Marcus Stelloh
Our transfer pricing services are a vital tool for businesses operating in a globalised economy, where aligning commercial practices with relevant tax compliance regulations is essential. Our services ensure transactions between associated international parties meet the ‘arm’s length’ principle (ALP), a standard enforced by tax authorities globally, including South Africa.
A definition of transfer pricing
Transfer pricing is an agreed framework of principles that seeks to examine and evaluate the ‘arm’s length’ status between connected persons or associated parties, based on the position that would have existed, had they been independent, unconnected parties. The tax authorities in many countries, including South Africa, accept transfer prices only if they are in line with the arm’s length principle.
The globalisation of business models and an ever-increasing focus on transfer pricing by tax authorities has elevated it to a mainstream priority for companies operating internationally.
Why tax authorities are vigilant
Transfer pricing is often seen by governments as an area of compliance weakness and potential abuse. As a result, it has been increasingly under the spotlight as tax authorities focus on cross-border transactions between associated parties.
If a tax authority enquires into the cross-border transactions of a company, the tax authority will often expect documentation that supports the arm’s length nature of such transactions. A transfer pricing audit can be a long and resource-intensive process. Getting it right up front can be a significant cost saving.
The South African Revenue Service (SARS) has implemented transfer pricing requirements in line with the Organisation for Economic Co-operation and Development (OECD)’s approach, which consist of:
- Submission or notification of country-by-country reporting
- Preparation and, in some cases, submission of a master file and local file
- Retention of transfer pricing related records.
The globalisation of business value chain models
In the competitive global economy, companies are always looking at commercial ways to improve the efficiency of their business. This may involve as complex a process as restructuring the entire international value chain. Alternatively, it may be as simple as establishing a presence in a new country to be closer to suppliers or customers. In either case, differences in the business model adopted could drive very different tax outcomes and transfer pricing will be a critical consideration.
Managing transfer pricing risk
It is essential for businesses to develop defensible transfer pricing policies, as well as suitable documentation to support it. It is also important to establish internal governance processes to monitor the proper application of these policies. A robustly developed and implemented transfer pricing policy will help minimise tax exposure and improve the chances of a successful defence on audit.
The financial risks of misapplication of transfer pricing principles can be significant. The transfer pricing compliance obligation is increasing and tax authorities take a multiple-year approach to audits. An adjustment is often applied across a number of financial years, magnifying the potential financial effect, with a corresponding increase in interest, unpaid tax and/or penalty provisions, as well as the potential for double taxation.

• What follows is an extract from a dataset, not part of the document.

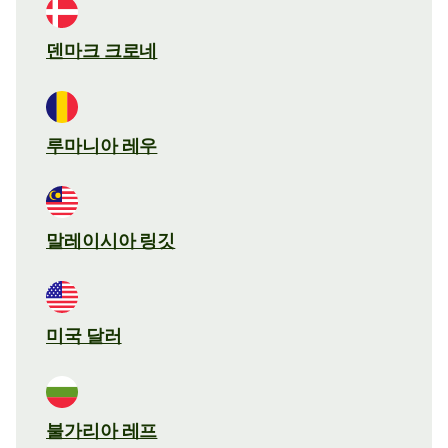
덴마크 크로네
루마니아 레우
말레이시아 링깃
미국 달러
불가리아 레프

Our key transfer pricing services
- Strategy development: Crafting efficient transfer pricing strategies that align with your business objectives
- Documentation: Preparing and reviewing country-by-country reports, master files and local files to meet Organisation for Economic Co-operation and Development (OECD) requirements
- Policy design: Developing and maintaining robust transfer pricing policies and supporting documentation
- Benchmarking studies: Conducting thorough comparative studies to support pricing policies
- Risk management: Performing transfer pricing risk reviews to pre-empt and mitigate potential compliance issues
- Dispute resolution: Resolving disputes with tax authorities effectively, minimising the risk of penalties and double taxation
- Audit defence: Preparing for and defending against transfer pricing audits, a process that can be lengthy and resource-intensive.

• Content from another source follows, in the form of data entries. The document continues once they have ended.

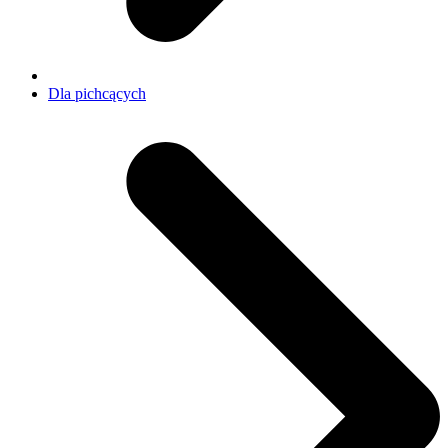
Dla pichcących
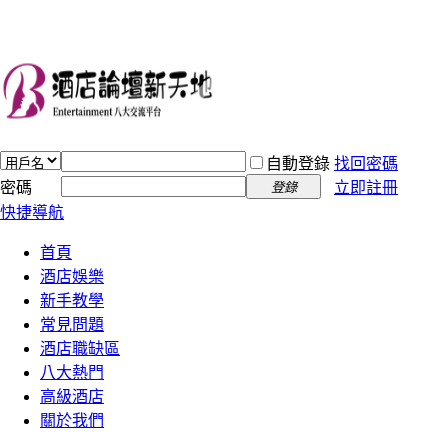
自動登錄
找回密碼
密碼
立即註冊
登錄
快捷導航
首頁
酒店娛樂
新手教學
常見問題
酒店職缺區
八大熱門
高級酒店
關於我們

The benefits of our services
- Global insight and local expertise: As part of the BDO Global Centre of Excellence, we provide insights that help navigate complex international tax landscapes. Stay informed: access the global site HERE
- Cost efficiency: Proactive management of transfer pricing can lead to significant cost savings by avoiding lengthy audits and minimising penalty risks
- Compliance and optimisation: Ensure compliance with local and international tax laws while optimising tax liabilities across jurisdictions.